EXERCISE – When you find the line with "[menuitem] (120, 158)" among the records below, reproduce it and each line after it exactly, ending with the line with "25 [Beiträge veröffentlicht".

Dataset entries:
□ □ □ □ □
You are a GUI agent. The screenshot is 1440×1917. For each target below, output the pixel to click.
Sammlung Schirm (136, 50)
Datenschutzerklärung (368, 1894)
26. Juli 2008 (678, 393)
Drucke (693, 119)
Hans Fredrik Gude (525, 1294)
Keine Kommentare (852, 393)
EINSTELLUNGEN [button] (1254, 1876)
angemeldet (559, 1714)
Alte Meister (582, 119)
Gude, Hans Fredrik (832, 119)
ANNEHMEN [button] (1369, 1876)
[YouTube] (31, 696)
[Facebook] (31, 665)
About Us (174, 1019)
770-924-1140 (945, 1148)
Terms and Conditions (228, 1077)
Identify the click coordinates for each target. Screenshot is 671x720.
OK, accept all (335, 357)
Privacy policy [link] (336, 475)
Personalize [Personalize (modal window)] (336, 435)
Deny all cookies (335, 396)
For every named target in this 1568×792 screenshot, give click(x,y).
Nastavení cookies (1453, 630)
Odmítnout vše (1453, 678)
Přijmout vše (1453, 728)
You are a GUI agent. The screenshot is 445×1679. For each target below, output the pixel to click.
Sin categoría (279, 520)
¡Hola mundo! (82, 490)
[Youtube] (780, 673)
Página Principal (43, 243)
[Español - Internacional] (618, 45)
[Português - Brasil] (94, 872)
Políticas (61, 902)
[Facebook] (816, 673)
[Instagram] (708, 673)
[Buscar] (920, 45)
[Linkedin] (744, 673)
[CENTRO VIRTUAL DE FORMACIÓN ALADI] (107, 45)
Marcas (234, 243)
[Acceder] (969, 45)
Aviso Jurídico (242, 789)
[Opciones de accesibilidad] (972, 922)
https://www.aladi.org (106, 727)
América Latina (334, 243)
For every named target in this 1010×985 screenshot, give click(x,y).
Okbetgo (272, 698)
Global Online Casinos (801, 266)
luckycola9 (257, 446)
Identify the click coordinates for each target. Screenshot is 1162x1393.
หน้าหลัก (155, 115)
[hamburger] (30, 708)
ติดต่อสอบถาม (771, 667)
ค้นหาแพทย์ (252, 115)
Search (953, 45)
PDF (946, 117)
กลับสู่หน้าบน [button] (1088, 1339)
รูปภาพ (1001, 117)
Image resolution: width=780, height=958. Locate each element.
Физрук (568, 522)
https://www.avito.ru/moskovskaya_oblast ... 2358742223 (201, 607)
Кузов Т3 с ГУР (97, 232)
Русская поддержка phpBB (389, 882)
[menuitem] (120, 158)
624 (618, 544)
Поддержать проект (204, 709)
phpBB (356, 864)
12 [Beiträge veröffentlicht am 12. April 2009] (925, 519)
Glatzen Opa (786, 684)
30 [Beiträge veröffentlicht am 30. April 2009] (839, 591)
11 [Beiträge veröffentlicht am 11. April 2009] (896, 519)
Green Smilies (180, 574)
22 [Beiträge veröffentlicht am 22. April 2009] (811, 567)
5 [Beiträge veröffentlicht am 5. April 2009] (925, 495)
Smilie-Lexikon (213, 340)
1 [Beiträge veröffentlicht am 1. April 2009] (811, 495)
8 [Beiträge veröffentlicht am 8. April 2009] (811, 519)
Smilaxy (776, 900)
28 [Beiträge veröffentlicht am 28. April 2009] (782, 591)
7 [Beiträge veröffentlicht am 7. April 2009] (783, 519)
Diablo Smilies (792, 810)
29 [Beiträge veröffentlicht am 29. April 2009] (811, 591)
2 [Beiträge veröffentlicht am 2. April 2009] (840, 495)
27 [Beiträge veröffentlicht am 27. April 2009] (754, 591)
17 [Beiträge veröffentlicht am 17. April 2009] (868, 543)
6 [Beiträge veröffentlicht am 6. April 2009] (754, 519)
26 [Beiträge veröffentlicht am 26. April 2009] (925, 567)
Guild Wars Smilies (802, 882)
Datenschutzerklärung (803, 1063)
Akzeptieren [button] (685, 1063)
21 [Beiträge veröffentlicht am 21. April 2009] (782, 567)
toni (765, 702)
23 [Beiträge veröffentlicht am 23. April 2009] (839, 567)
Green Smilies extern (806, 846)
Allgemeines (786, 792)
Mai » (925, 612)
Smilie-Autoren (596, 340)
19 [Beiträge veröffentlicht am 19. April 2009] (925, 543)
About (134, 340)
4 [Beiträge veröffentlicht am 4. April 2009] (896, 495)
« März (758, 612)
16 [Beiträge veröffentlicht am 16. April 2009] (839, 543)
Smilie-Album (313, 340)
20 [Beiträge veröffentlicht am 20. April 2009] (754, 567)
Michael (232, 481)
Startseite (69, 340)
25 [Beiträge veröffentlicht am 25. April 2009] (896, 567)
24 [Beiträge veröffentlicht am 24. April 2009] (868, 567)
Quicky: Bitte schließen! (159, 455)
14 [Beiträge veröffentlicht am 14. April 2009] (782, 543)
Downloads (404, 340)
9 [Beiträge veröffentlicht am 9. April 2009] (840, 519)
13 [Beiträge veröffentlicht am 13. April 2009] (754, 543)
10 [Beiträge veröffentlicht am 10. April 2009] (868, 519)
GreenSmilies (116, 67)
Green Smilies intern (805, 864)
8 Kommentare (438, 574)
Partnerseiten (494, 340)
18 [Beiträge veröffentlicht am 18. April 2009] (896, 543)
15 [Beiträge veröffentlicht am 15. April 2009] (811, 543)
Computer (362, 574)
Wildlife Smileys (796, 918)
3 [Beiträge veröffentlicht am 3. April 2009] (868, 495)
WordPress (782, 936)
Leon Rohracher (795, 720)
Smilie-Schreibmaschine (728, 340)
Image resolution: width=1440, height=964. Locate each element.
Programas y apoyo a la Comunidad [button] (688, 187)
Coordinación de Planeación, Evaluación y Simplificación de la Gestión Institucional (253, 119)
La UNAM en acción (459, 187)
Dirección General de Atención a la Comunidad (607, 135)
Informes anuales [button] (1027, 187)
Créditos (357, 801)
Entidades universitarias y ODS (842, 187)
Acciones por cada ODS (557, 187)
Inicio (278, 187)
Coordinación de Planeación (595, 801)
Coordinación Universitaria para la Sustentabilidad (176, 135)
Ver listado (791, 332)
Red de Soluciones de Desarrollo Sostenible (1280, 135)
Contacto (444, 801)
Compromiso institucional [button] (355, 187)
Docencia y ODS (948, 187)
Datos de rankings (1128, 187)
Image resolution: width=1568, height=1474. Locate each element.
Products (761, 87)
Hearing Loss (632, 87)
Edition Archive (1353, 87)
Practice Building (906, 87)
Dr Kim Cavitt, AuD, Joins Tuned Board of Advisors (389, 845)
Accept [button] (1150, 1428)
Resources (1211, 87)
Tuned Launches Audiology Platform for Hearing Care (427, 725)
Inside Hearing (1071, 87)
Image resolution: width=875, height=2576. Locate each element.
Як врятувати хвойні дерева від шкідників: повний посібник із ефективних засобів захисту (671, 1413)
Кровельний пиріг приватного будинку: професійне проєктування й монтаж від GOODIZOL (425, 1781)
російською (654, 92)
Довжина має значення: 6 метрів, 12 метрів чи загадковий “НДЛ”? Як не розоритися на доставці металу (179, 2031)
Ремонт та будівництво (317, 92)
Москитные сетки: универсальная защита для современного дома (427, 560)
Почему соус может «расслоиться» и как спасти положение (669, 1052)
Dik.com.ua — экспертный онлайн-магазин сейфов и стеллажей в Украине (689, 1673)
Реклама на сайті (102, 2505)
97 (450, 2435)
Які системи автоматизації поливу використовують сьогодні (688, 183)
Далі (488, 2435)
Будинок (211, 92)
□ □ □ □ □
WRITTEN REPLY –
[menuitem] (120, 158)
624 (618, 544)
Поддержать проект (204, 709)
phpBB (356, 864)
12 [Beiträge veröffentlicht am 12. April 2009] (925, 519)
Glatzen Opa (786, 684)
30 [Beiträge veröffentlicht am 30. April 2009] (839, 591)
11 [Beiträge veröffentlicht am 11. April 2009] (896, 519)
Green Smilies (180, 574)
22 [Beiträge veröffentlicht am 22. April 2009] (811, 567)
5 [Beiträge veröffentlicht am 5. April 2009] (925, 495)
Smilie-Lexikon (213, 340)
1 [Beiträge veröffentlicht am 1. April 2009] (811, 495)
8 [Beiträge veröffentlicht am 8. April 2009] (811, 519)
Smilaxy (776, 900)
28 [Beiträge veröffentlicht am 28. April 2009] (782, 591)
7 [Beiträge veröffentlicht am 7. April 2009] (783, 519)
Diablo Smilies (792, 810)
29 [Beiträge veröffentlicht am 29. April 2009] (811, 591)
2 [Beiträge veröffentlicht am 2. April 2009] (840, 495)
27 [Beiträge veröffentlicht am 27. April 2009] (754, 591)
17 [Beiträge veröffentlicht am 17. April 2009] (868, 543)
6 [Beiträge veröffentlicht am 6. April 2009] (754, 519)
26 [Beiträge veröffentlicht am 26. April 2009] (925, 567)
Guild Wars Smilies (802, 882)
Datenschutzerklärung (803, 1063)
Akzeptieren [button] (685, 1063)
21 [Beiträge veröffentlicht am 21. April 2009] (782, 567)
toni (765, 702)
23 [Beiträge veröffentlicht am 23. April 2009] (839, 567)
Green Smilies extern (806, 846)
Allgemeines (786, 792)
Mai » (925, 612)
Smilie-Autoren (596, 340)
19 [Beiträge veröffentlicht am 19. April 2009] (925, 543)
About (134, 340)
4 [Beiträge veröffentlicht am 4. April 2009] (896, 495)
« März (758, 612)
16 [Beiträge veröffentlicht am 16. April 2009] (839, 543)
Smilie-Album (313, 340)
20 [Beiträge veröffentlicht am 20. April 2009] (754, 567)
Michael (232, 481)
Startseite (69, 340)
25 [Beiträge veröffentlicht am 25. April 2009] (896, 567)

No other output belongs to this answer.